The adult mites were collected from naturally infected rabbits at an animal house in Deraya University, Minia, Egypt. A total of 4 groups of 4 infected rabbits each were employed in the experiment in compliance with the guidelines for the care and use of laboratory animals of the National Institute of Health, under the approval number of 1/2022 of the ethical committee at Deraya University. Free access to food and water was provided, where all rabbits were fed using steel hoppers and provided water ad libitum.

The infected skin samples were scraped from the edges of the lesions into aseptic plastic tubes, transferred to Petri dishes, and incubated at 35 °C for 30 min in a biochemical oxygen demand incubator (BOD).

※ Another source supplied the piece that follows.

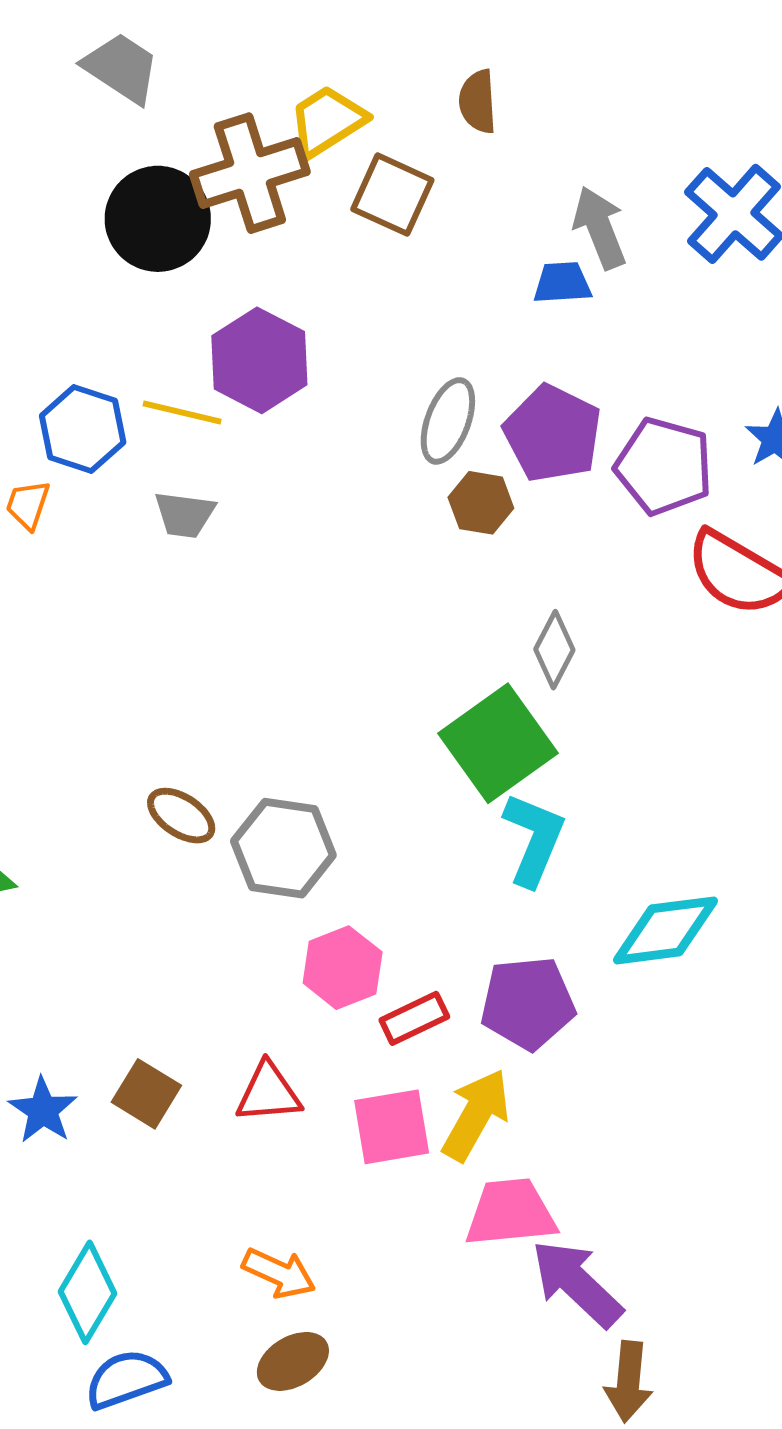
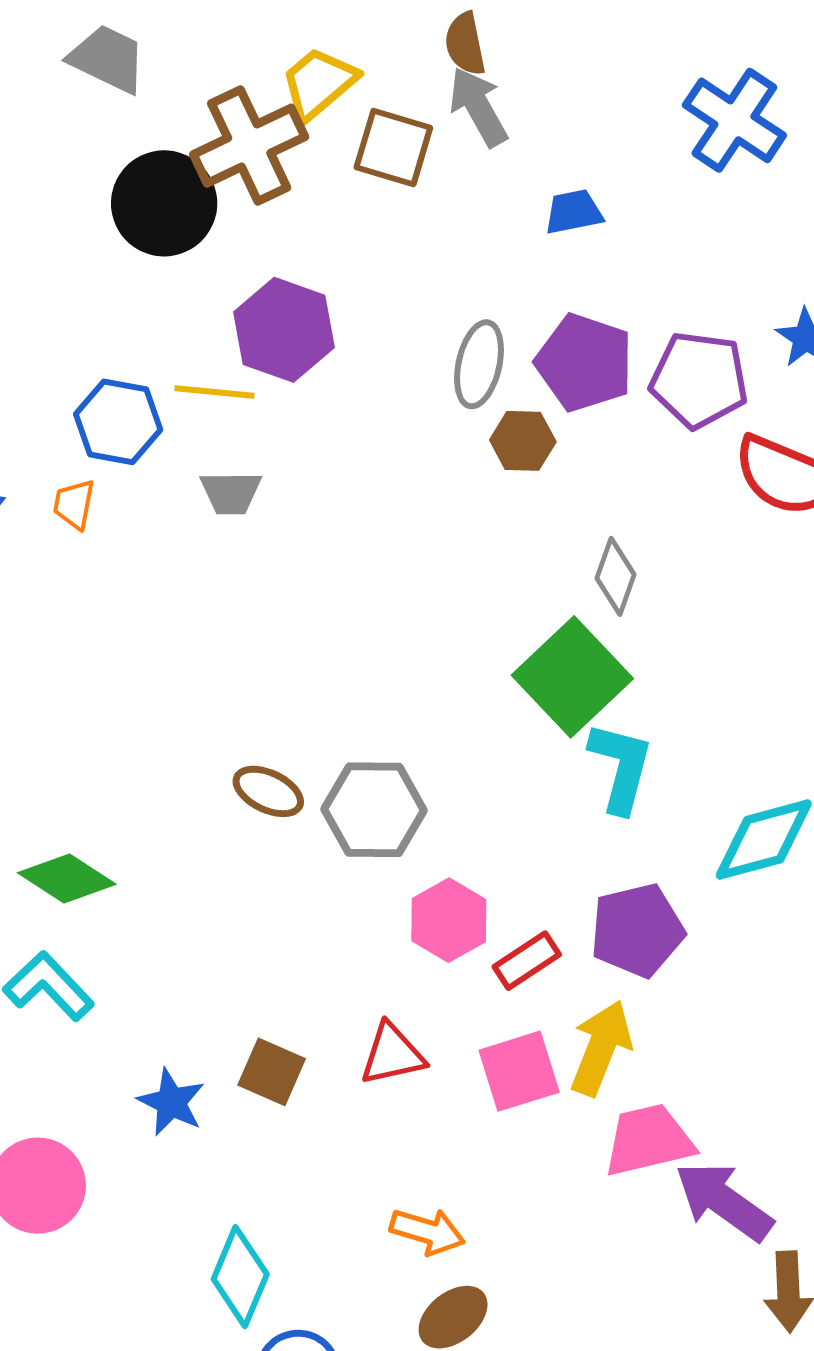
gray arrow: (600, 228) -> (478, 107), moved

4.3.2. In Vitro Application of Coconut Extract on Sarcoptic Mange

Mites were placed in a Petri dish containing 2 mL of diluted extract (20%) and then the dishes were incubated in BOD. Observations of the response were recorded at 1 h, 12 h, and 24 h post application. Petri dishes, including a negative control group (with only distilled water) and a positive one with 5% ivermectin (1 cm³/L), were incubated at a relative humidity of 75% and a temperature of 25 °C. The mite death was confirmed by needle stimulation of mites which were considered dead if they gave no reaction upon stimulation.

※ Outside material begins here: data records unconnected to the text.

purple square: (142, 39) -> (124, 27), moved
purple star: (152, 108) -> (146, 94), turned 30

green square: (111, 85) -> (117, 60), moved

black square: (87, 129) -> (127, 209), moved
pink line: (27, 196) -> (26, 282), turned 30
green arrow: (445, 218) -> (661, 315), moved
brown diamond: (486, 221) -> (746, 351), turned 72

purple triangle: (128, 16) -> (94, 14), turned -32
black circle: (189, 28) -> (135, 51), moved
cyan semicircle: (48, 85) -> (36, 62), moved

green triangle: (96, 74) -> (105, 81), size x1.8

4.3.3. In Vivo Application of Coconut Seed Extract

The experiment was conducted for 4 weeks on adult male rabbits (2.8–3.2 kg) exhibiting clinical signs of mange infection in their ears with hyperkeratinization, inflammation, redness, itching, and irritability, which was further confirmed by microscopic detection of mites in skin scrapings. A total of 20 rabbits were divided into 4 groups of 5 as follows: normal group, positive control group (paraffin oil), ivermectin-treated group (5% ivermectin), and the CSE group (20% CSE in paraffin oil). Paraffin oil (mineral oil) was chosen as a diluent for the CSE group as it has negligible effects on mites as reported in [75]. Each group was treated via dipping the infected ears once daily, with each rabbit housed in a separate cage. For the evaluation of clinical recovery, the rabbits were examined every 2 days to detect onset of clinical recovery of symptoms (itching, scratching, and anorexia) and improvement of lesions (cessation of scab formation, smoothing of skin, absence of inflammation and redness, and starting of hair growth) [76]. Every three days, skin scrapings were collected from infected and recovered areas of each rabbit and were microscopically examined during the course of treatment to detect sarcoptic mites [76].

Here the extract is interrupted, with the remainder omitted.